Data items:
_____

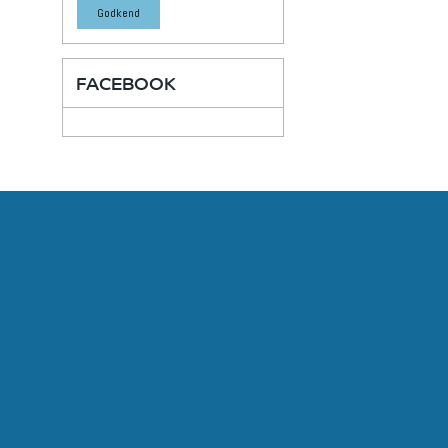
Godkend
FACEBOOK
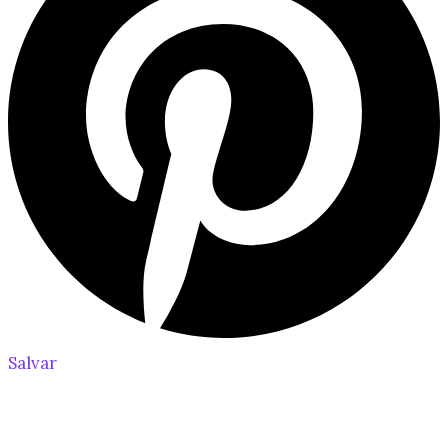
Salvar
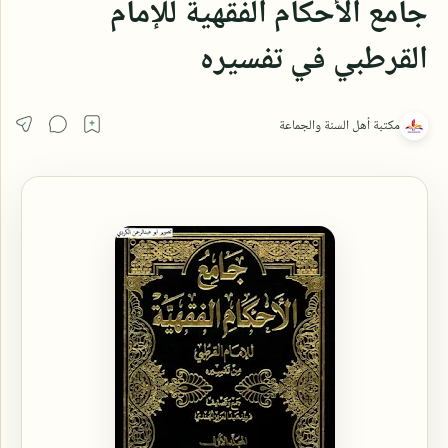
جامع الأحكام الفقهية للإمام
القرطبي في تفسيره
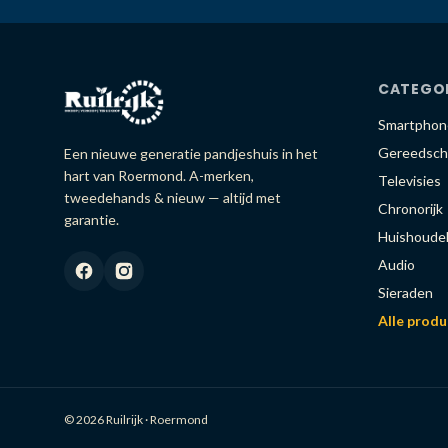
CATEGO
Smartphon
Gereedsch
Een nieuwe generatie pandjeshuis in het
hart van Roermond. A-merken,
Televisies
tweedehands & nieuw — altijd met
Chronorijk
garantie.
Huishoudel
Audio
Sieraden
Alle prod
© 2026 Ruilrijk · Roermond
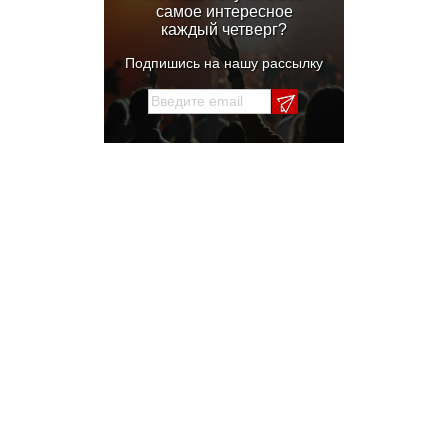
самое интересное
каждый четверг?
Подпишись на нашу рассылку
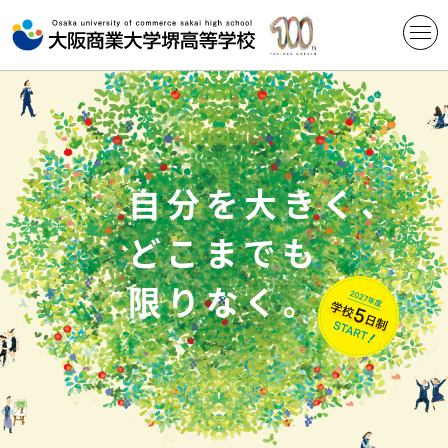
⾃分を⼤きく、
どこまでも
限りなく。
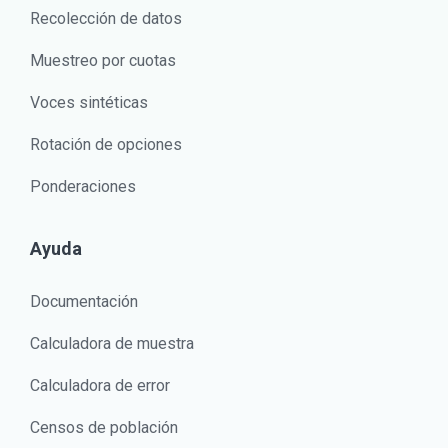
Recolección de datos
Muestreo por cuotas
Voces sintéticas
Rotación de opciones
Ponderaciones
Ayuda
Documentación
Calculadora de muestra
Calculadora de error
Censos de población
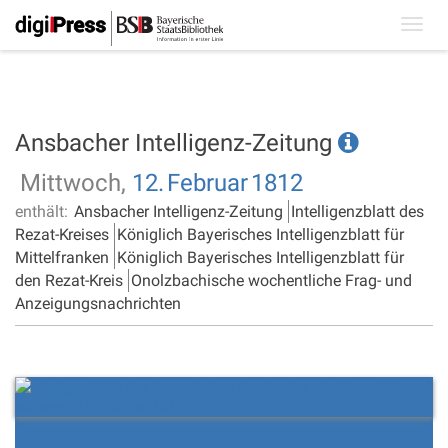
Toggl
navig
Ansbacher Intelligenz-Zeitung
Mittwoch,
12.
Februar
1812
enthält:
Ansbacher Intelligenz-Zeitung
Intelligenzblatt des
Rezat-Kreises
Königlich Bayerisches Intelligenzblatt für
Mittelfranken
Königlich Bayerisches Intelligenzblatt für
den Rezat-Kreis
Onolzbachische wochentliche Frag- und
Anzeigungsnachrichten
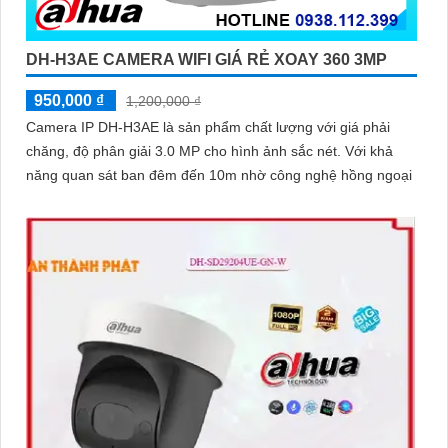
DH-H3AE CAMERA WIFI GIÁ RẺ XOAY 360 3MP
950,000 ₫
1,200,000 ₫
Camera IP DH-H3AE là sản phẩm chất lượng với giá phải
chăng, độ phân giải 3.0 MP cho hình ảnh sắc nét. Với khả
năng quan sát ban đêm đến 10m nhờ công nghệ hồng ngoại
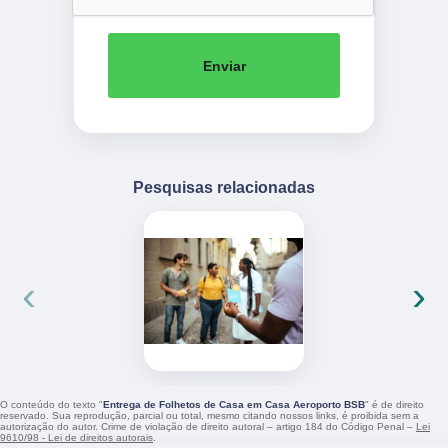
Enviar
Pesquisas relacionadas
‹
›
O conteúdo do texto "
Entrega de Folhetos de Casa em Casa Aeroporto BSB
" é de direito
reservado. Sua reprodução, parcial ou total, mesmo citando nossos links, é proibida sem a
autorização do autor. Crime de violação de direito autoral – artigo 184 do Código Penal –
Lei
9610/98 - Lei de direitos autorais
.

_____

PROMPT: With the pictures omitted, repeat the full set of records above exactly.

SOLUTION FOR THIS EXERCISE:
Godkend
FACEBOOK
Salvar
جامع الأحكام الفقهية للإمام
القرطبي في تفسيره
CATEGO
Smartphon
Gereedsch
Een nieuwe generatie pandjeshuis in het
hart van Roermond. A-merken,
Televisies
tweedehands & nieuw — altijd met
Chronorijk
garantie.
Huishoudel
Audio
Sieraden
Alle prod
© 2026 Ruilrijk · Roermond
самое интересное
каждый четверг?
Подпишись на нашу рассылку
⾃分を⼤きく、
どこまでも
限りなく。
Recolección de datos
Muestreo por cuotas
Voces sintéticas
Rotación de opciones
Ponderaciones
Ayuda
Documentación
Calculadora de muestra
Calculadora de error
Censos de población
Toggl
navig
Ansbacher Intelligenz-Zeitung
Mittwoch,
12.
Februar
1812
enthält:
Ansbacher Intelligenz-Zeitung
Intelligenzblatt des
Rezat-Kreises
Königlich Bayerisches Intelligenzblatt für
Mittelfranken
Königlich Bayerisches Intelligenzblatt für
den Rezat-Kreis
Onolzbachische wochentliche Frag- und
Anzeigungsnachrichten
DH-H3AE CAMERA WIFI GIÁ RẺ XOAY 360 3MP
950,000 ₫
1,200,000 ₫
Camera IP DH-H3AE là sản phẩm chất lượng với giá phải
chăng, độ phân giải 3.0 MP cho hình ảnh sắc nét. Với khả
năng quan sát ban đêm đến 10m nhờ công nghệ hồng ngoại
Enviar
Pesquisas relacionadas
‹
›
O conteúdo do texto "
Entrega de Folhetos de Casa em Casa Aeroporto BSB
" é de direito
reservado. Sua reprodução, parcial ou total, mesmo citando nossos links, é proibida sem a
autorização do autor. Crime de violação de direito autoral – artigo 184 do Código Penal –
Lei
9610/98 - Lei de direitos autorais
.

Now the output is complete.